[Start of Attachment]

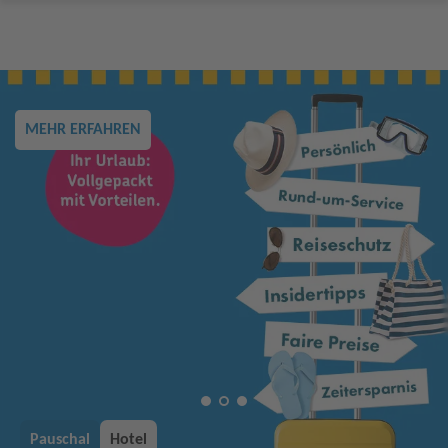
MEHR ERFAHREN
Pauschal
Hotel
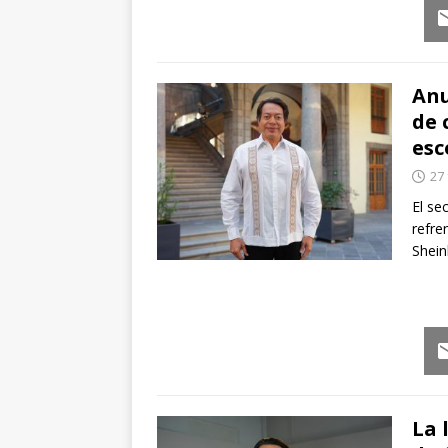
Em
Anu
de 
esc
27
El se
refre
Shein
Em
La 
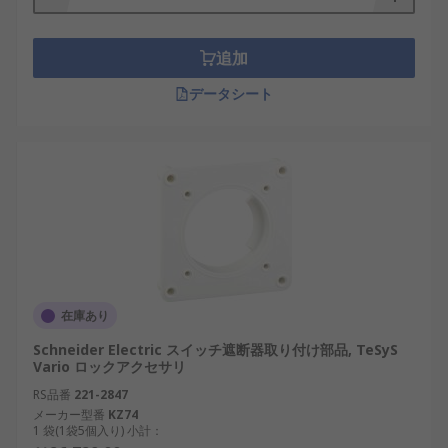
追加
データシート
在庫あり
Schneider Electric スイッチ遮断器取り付け部品, TeSyS
Vario ロックアクセサリ
RS品番
221-2847
メーカー型番
KZ74
1 袋(1袋5個入り) 小計：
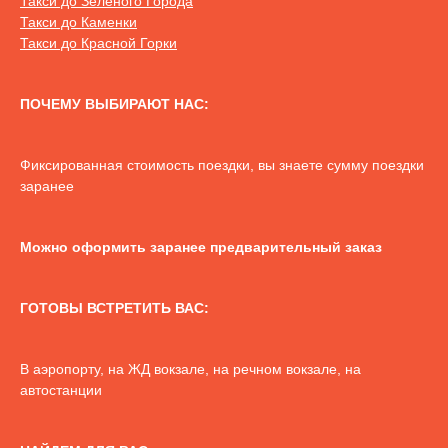
Такси до Зеленого Города
Такси до Каменки
Такси до Красной Горки
ПОЧЕМУ ВЫБИРАЮТ НАС:
Фиксированная стоимость поездки, вы знаете сумму поездки
заранее
Можно оформить заранее предварительный заказ
ГОТОВЫ ВСТРЕТИТЬ ВАС:
В аэропорту, на ЖД вокзале, на речном вокзале, на
автостанции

[End of Attachment]

WORK INSTRUCTIONS |
Would you copy every entry exactly as it stands, leaving out the pictures?

SOLUTION FOR THIS TASK |
MEHR ERFAHREN
Pauschal
Hotel
Em
Anu
de 
esc
27
El se
refre
Shein
Em
La 
追加
データシート
在庫あり
Schneider Electric スイッチ遮断器取り付け部品, TeSyS
Vario ロックアクセサリ
RS品番
221-2847
メーカー型番
KZ74
1 袋(1袋5個入り) 小計：
Такси до Зеленого Города
Такси до Каменки
Такси до Красной Горки
ПОЧЕМУ ВЫБИРАЮТ НАС:
Фиксированная стоимость поездки, вы знаете сумму поездки
заранее
Можно оформить заранее предварительный заказ
ГОТОВЫ ВСТРЕТИТЬ ВАС:
В аэропорту, на ЖД вокзале, на речном вокзале, на
автостанции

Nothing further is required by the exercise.